##### Supplied data #####
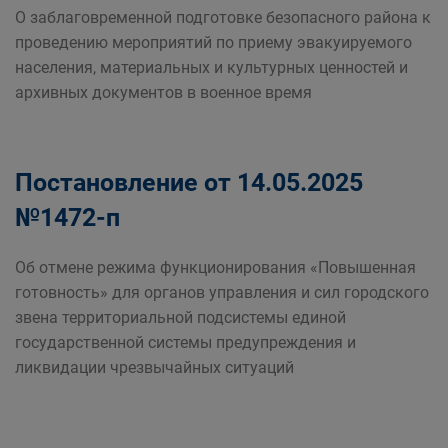
О заблаговременной подготовке безопасного района к
проведению мероприятий по приему эвакуируемого
населения, материальных и культурных ценностей и
архивных документов в военное время
Постановление от 14.05.2025
№1472-п
Об отмене режима функционирования «Повышенная
готовность» для органов управления и сил городского
звена территориальной подсистемы единой
государственной системы предупреждения и
ликвидации чрезвычайных ситуаций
#####
* **Task brief**: Above are the records; copy exactly the lines from the one with "архивных документов в военное время" through the final line.

* **Solved exercise**:
архивных документов в военное время
Постановление от 14.05.2025
№1472-п
Об отмене режима функционирования «Повышенная
готовность» для органов управления и сил городского
звена территориальной подсистемы единой
государственной системы предупреждения и
ликвидации чрезвычайных ситуаций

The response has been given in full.